[Transcribed page contents]
= Beginning of Section =
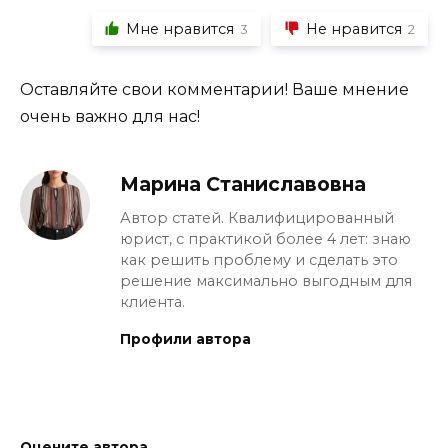
Мне нравится
Не нравится
3
2
Оставляйте свои комментарии! Ваше мнение
очень важно для нас!
Марина Станиславовна
Автор статей. Квалифицированный
юрист, с практикой более 4 лет: знаю
как решить проблему и сделать это
решение максимально выгодным для
клиента.
Профили автора
Оцените автора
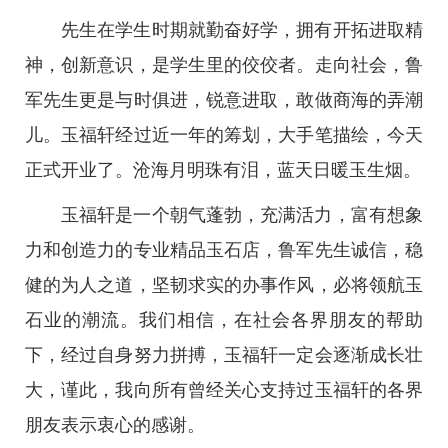
先生在学生时期就勤奋好学，拥有开拓进取精
神，创新意识，是学生里的佼佼者。走向社会，鲁
军先生更是与时俱进，锐意进取，敢做商海的弄潮
儿。玉福轩经过近一年的筹划，大手笔描绘，今天
正式开业了。沧海月明珠有泪，蓝天日暖玉生烟。
玉福轩是一个朝气蓬勃，充满活力，富有想象
力和创造力的专业精品玉石店，鲁军先生诚信，稳
健的为人之道，坚韧求实的办事作风，必将领航玉
石业的潮流。我们相信，在社会各界朋友的帮助
下，经过自身努力拼搏，玉福轩一定会逐渐成长壮
大，谨此，我向所有曾经关心支持过玉福轩的各界
朋友表示衷心的感谢。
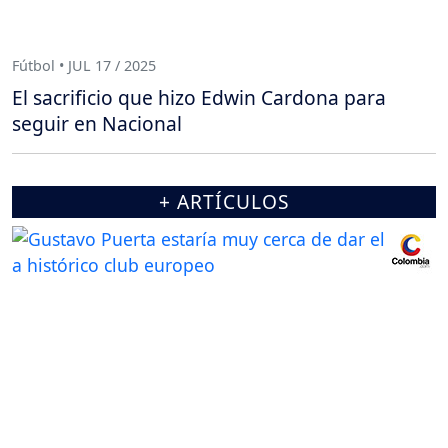
Fútbol • JUL 17 / 2025
El sacrificio que hizo Edwin Cardona para
seguir en Nacional
+ ARTÍCULOS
= End of Section =
[EXERCISE PROMPT] All lines from the start of the entries above through the line containing "El sacrificio que hizo Edwin Cardona para" are to be given again exactly; the pictures are not.

[COMPLETED EXERCISE]
Мне нравится
Не нравится
3
2
Оставляйте свои комментарии! Ваше мнение
очень важно для нас!
Марина Станиславовна
Автор статей. Квалифицированный
юрист, с практикой более 4 лет: знаю
как решить проблему и сделать это
решение максимально выгодным для
клиента.
Профили автора
Оцените автора
先生在学生时期就勤奋好学，拥有开拓进取精
神，创新意识，是学生里的佼佼者。走向社会，鲁
军先生更是与时俱进，锐意进取，敢做商海的弄潮
儿。玉福轩经过近一年的筹划，大手笔描绘，今天
正式开业了。沧海月明珠有泪，蓝天日暖玉生烟。
玉福轩是一个朝气蓬勃，充满活力，富有想象
力和创造力的专业精品玉石店，鲁军先生诚信，稳
健的为人之道，坚韧求实的办事作风，必将领航玉
石业的潮流。我们相信，在社会各界朋友的帮助
下，经过自身努力拼搏，玉福轩一定会逐渐成长壮
大，谨此，我向所有曾经关心支持过玉福轩的各界
朋友表示衷心的感谢。
Fútbol • JUL 17 / 2025
El sacrificio que hizo Edwin Cardona para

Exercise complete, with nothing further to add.